> _PROBLEM TO WORK ON_: Repeat the data word for word, excluding every picture.

(DATA FOR ANALYSIS Opens)

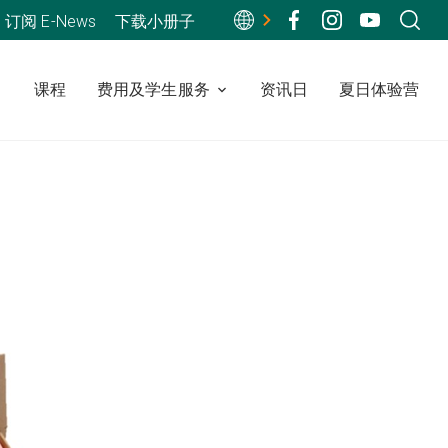
订阅 E-News
下载小册子
课程
费用及学生服务
资讯日
夏日体验营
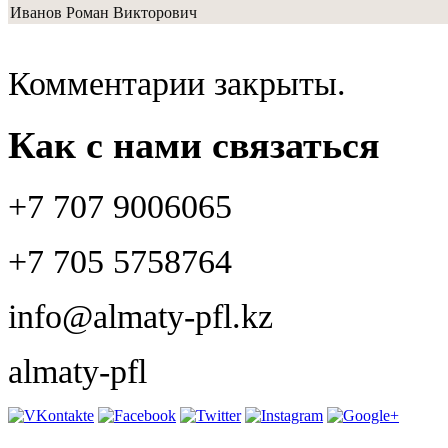
Иванов Роман Викторович
Комментарии закрыты.
Как с нами связаться
+7 707 9006065
+7 705 5758764
info@almaty-pfl.kz
almaty-pfl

(DATA FOR ANALYSIS Closes)

> _OUTPUT_:
订阅 E-News
下载小册子
课程
费用及学生服务
资讯日
夏日体验营
Иванов Роман Викторович
Комментарии закрыты.
Как с нами связаться
+7 707 9006065
+7 705 5758764
info@almaty-pfl.kz
almaty-pfl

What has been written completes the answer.